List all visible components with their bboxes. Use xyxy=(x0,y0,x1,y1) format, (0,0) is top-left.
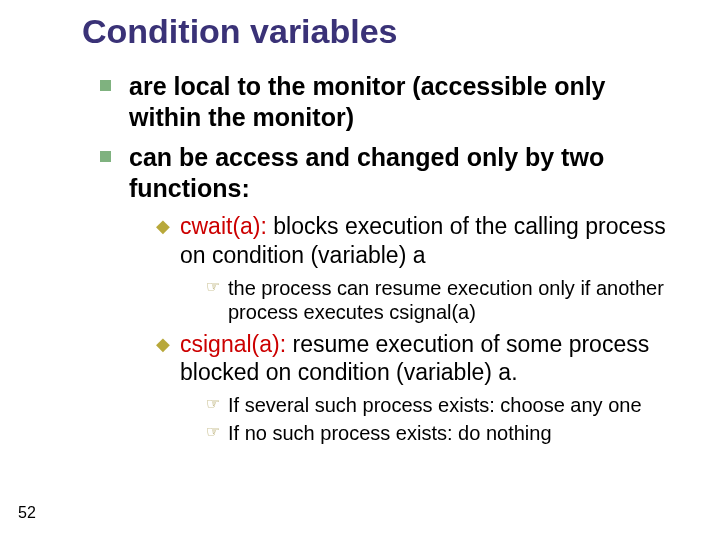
lvl2-text: cwait(a): blocks execution of the callin… xyxy=(180,212,680,270)
sub-bullet-icon: ☞ xyxy=(206,393,222,417)
lvl2-text: csignal(a): resume execution of some pro… xyxy=(180,330,680,388)
slide: Condition variables are local to the mon… xyxy=(0,0,720,445)
lvl1-text: are local to the monitor (accessible onl… xyxy=(129,71,680,134)
page-title: Condition variables xyxy=(82,12,680,51)
lvl3-text: If no such process exists: do nothing xyxy=(228,421,552,445)
list-item: ☞ If several such process exists: choose… xyxy=(206,393,680,417)
list-item: ☞ the process can resume execution only … xyxy=(206,276,680,324)
lvl3-text: If several such process exists: choose a… xyxy=(228,393,642,417)
list-item: can be access and changed only by two fu… xyxy=(100,142,680,205)
diamond-bullet-icon: ◆ xyxy=(156,330,170,388)
term-csignal: csignal(a): xyxy=(180,331,286,357)
sub-bullet-icon: ☞ xyxy=(206,421,222,445)
lvl1-text: can be access and changed only by two fu… xyxy=(129,142,680,205)
diamond-bullet-icon: ◆ xyxy=(156,212,170,270)
list-item: ◆ csignal(a): resume execution of some p… xyxy=(156,330,680,388)
lvl3-text: the process can resume execution only if… xyxy=(228,276,680,324)
square-bullet-icon xyxy=(100,151,111,162)
sub-bullet-icon: ☞ xyxy=(206,276,222,324)
list-item: ◆ cwait(a): blocks execution of the call… xyxy=(156,212,680,270)
term-cwait: cwait(a): xyxy=(180,213,267,239)
page-number: 52 xyxy=(18,504,36,522)
list-item: ☞ If no such process exists: do nothing xyxy=(206,421,680,445)
list-item: are local to the monitor (accessible onl… xyxy=(100,71,680,134)
square-bullet-icon xyxy=(100,80,111,91)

+-------+

### What is required
Please copy every entry exactly, without the pictures.

### Solution for this problem
List all visible components with their bboxes. Use xyxy=(x0,y0,x1,y1) format, (0,0) is top-left.
lvl2-text: cwait(a): blocks execution of the callin… xyxy=(180,212,680,270)
sub-bullet-icon: ☞ xyxy=(206,393,222,417)
lvl2-text: csignal(a): resume execution of some pro… xyxy=(180,330,680,388)
slide: Condition variables are local to the mon… xyxy=(0,0,720,445)
lvl1-text: are local to the monitor (accessible onl… xyxy=(129,71,680,134)
page-title: Condition variables xyxy=(82,12,680,51)
lvl3-text: If no such process exists: do nothing xyxy=(228,421,552,445)
list-item: ☞ If several such process exists: choose… xyxy=(206,393,680,417)
list-item: ☞ the process can resume execution only … xyxy=(206,276,680,324)
lvl3-text: If several such process exists: choose a… xyxy=(228,393,642,417)
list-item: can be access and changed only by two fu… xyxy=(100,142,680,205)
diamond-bullet-icon: ◆ xyxy=(156,330,170,388)
term-csignal: csignal(a): xyxy=(180,331,286,357)
sub-bullet-icon: ☞ xyxy=(206,421,222,445)
lvl1-text: can be access and changed only by two fu… xyxy=(129,142,680,205)
diamond-bullet-icon: ◆ xyxy=(156,212,170,270)
list-item: ◆ csignal(a): resume execution of some p… xyxy=(156,330,680,388)
lvl3-text: the process can resume execution only if… xyxy=(228,276,680,324)
square-bullet-icon xyxy=(100,151,111,162)
sub-bullet-icon: ☞ xyxy=(206,276,222,324)
list-item: ◆ cwait(a): blocks execution of the call… xyxy=(156,212,680,270)
term-cwait: cwait(a): xyxy=(180,213,267,239)
page-number: 52 xyxy=(18,504,36,522)
list-item: ☞ If no such process exists: do nothing xyxy=(206,421,680,445)
list-item: are local to the monitor (accessible onl… xyxy=(100,71,680,134)
square-bullet-icon xyxy=(100,80,111,91)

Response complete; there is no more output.